* Assignment
The required answer is each line in the entries below where "Newsletter" occurs.

(Stored data entries)
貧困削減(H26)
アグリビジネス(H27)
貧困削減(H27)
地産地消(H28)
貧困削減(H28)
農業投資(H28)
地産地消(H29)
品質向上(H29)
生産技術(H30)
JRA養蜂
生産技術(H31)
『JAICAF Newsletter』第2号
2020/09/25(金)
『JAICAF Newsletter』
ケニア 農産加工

* * *

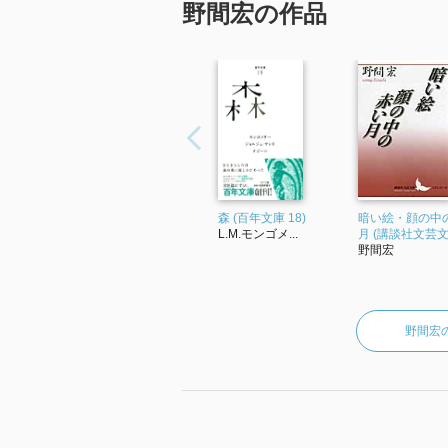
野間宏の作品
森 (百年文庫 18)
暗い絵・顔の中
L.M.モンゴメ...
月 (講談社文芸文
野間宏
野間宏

* Exercise output
『JAICAF Newsletter』第2号
『JAICAF Newsletter』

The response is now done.